Now a major milestone in the building of Owenstown has been reached, with local authority planners in possession of the application which aims to transform living once again in this part of South Lanarkshire.
The new community will cover 2000 acres in the Douglas Valley near Rigside, as close as possible to the spot where Owen embedded the roots of the co-operative movement that grew around his family's cotton mill.

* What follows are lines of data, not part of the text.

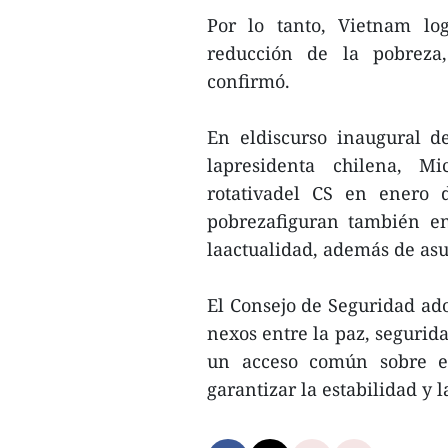
Por lo tanto, Vietnam lo
reducción de la pobreza,
confirmó.
En eldiscurso inaugural d
lapresidenta chilena, M
rotativadel CS en enero 
pobrezafiguran también ent
laactualidad, además de asu
El Consejo de Seguridad ado
nexos entre la paz, segurida
un acceso común sobre el
garantizar la estabilidad y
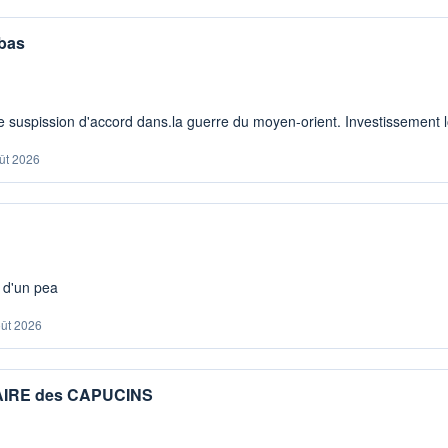
 bas
 suspission d'accord dans.la guerre du moyen-orient. Investissement lo
ût 2026
s d'un pea
oût 2026
IAIRE des CAPUCINS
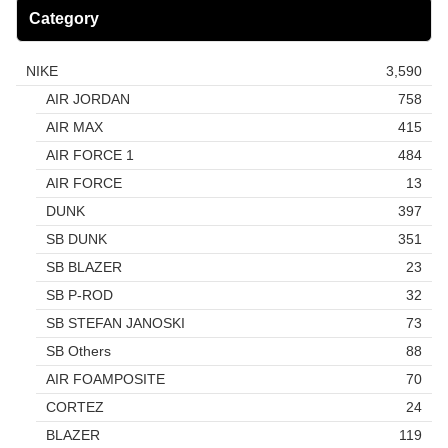
Category
NIKE
3,590
AIR JORDAN
758
AIR MAX
415
AIR FORCE 1
484
AIR FORCE
13
DUNK
397
SB DUNK
351
SB BLAZER
23
SB P-ROD
32
SB STEFAN JANOSKI
73
SB Others
88
AIR FOAMPOSITE
70
CORTEZ
24
BLAZER
119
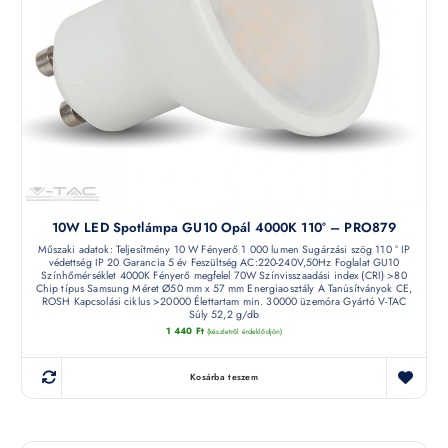
10W LED Spotlámpa GU10 Opál 4000K 110° – PRO879
Műszaki adatok: Teljesítmény 10 W Fényerő 1 000 lumen Sugárzási szög 110 ° IP
védettség IP 20 Garancia 5 év Feszültség AC:220-240V,50Hz Foglalat GU10
Színhőmérséklet 4000K Fényerő megfelel 70W Színvisszaadási index (CRI) >80
Chip típus Samsung Méret Ø50 mm x 57 mm Energiaosztály A Tanúsítványok CE,
ROSH Kapcsolási ciklus >20000 Élettartam min. 30000 üzemóra Gyártó V-TAC
Súly 52,2 g/db
1 440
Ft
(készletről érdeklődjön)
Kosárba teszem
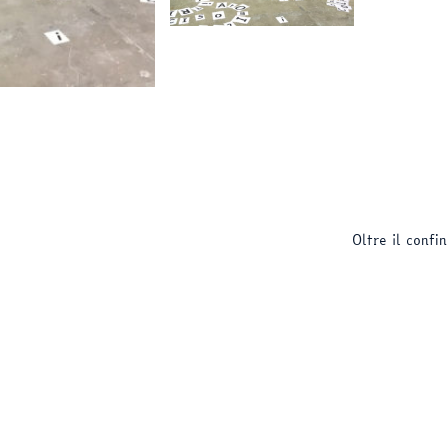
Oltre il confi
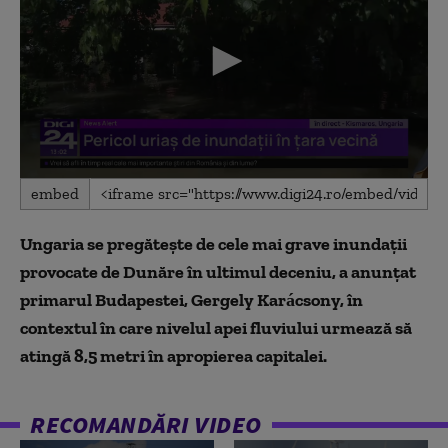
0
embed
seconds
of
4
Ungaria se pregăteşte de cele mai grave inundaţii
minutes,
44
provocate de Dunăre în ultimul deceniu, a anunțat
seconds
primarul Budapestei, Gergely Karácsony, în
contextul în care nivelul apei fluviului urmează să
atingă 8,5 metri în apropierea capitalei.
RECOMANDĂRI VIDEO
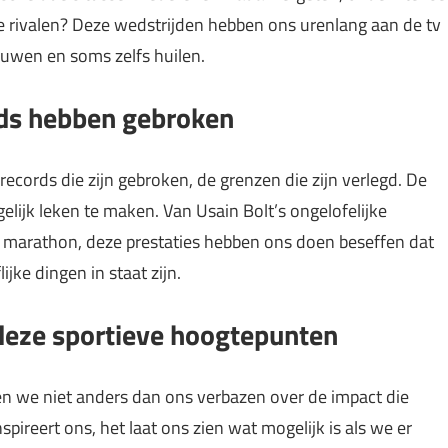
e rivalen? Deze wedstrijden hebben ons urenlang aan de tv
euwen en soms zelfs huilen.
ords hebben gebroken
records die zijn gebroken, de grenzen die zijn verlegd. De
ijk leken te maken. Van Usain Bolt’s ongelofelijke
r marathon, deze prestaties hebben ons doen beseffen dat
jke dingen in staat zijn.
 deze sportieve hoogtepunten
n we niet anders dan ons verbazen over de impact die
pireert ons, het laat ons zien wat mogelijk is als we er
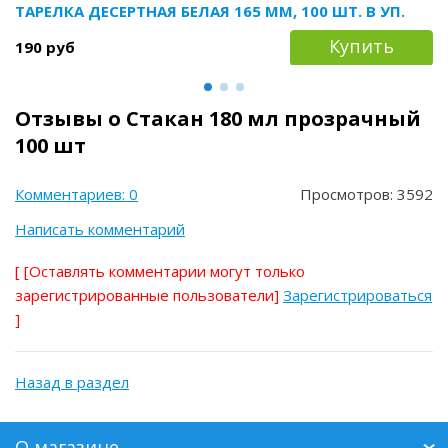
ТАРЕЛКА ДЕСЕРТНАЯ БЕЛАЯ 165 ММ, 100 ШТ. В УП.
Купить
190 руб
Отзывы о Стакан 180 мл прозрачный
100 шт
Комментариев: 0
Просмотров: 3592
Написать комментарий
[
[Оставлять комментарии могут только
зарегистрированные пользователи]
Зарегистрироваться
]
Назад в раздел
О магазине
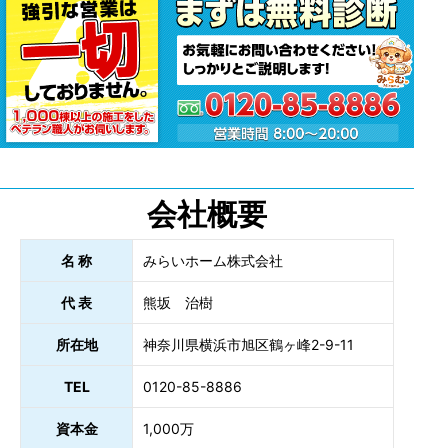
会社概要
名 称
みらいホーム株式会社
代 表
熊坂 治樹
所在地
神奈川県横浜市旭区鶴ヶ峰2-9-11
TEL
0120-85-8886
資本金
1,000万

It was here workers were provided with homes, schools and evening classes, free healthcare and affordable food.
It aims to be a new self-sustaining community of 3200 homes, which will be managed by a co-operative.
A housebuilding factory, shops, cafes, restaurants, hotel, leisure facilities, care home, public parks, two new primary schools and one new secondary school feature in the plans, which are underpinned by the aims of sustainability, economic growth, employment and entrepreneurship.
The Hometown Foundation, a registered charity which has been established to help build new self-sustainable communities and regenerate rundown areas, is behind the project.
A spokesman for the development said that 8000 people will live in Owenstown in 10 years' time, with 6000 jobs to be created during construction and 3000 permanent posts to be spawned by the project.
Owenstown has also been influenced by Mondragón, a town in the Basque region of Spain which is run by the world's largest workers' co-operative.
The planning application, which has been three years in the making, has been lodged with South Lanarkshire Council, with a decision due in 2013.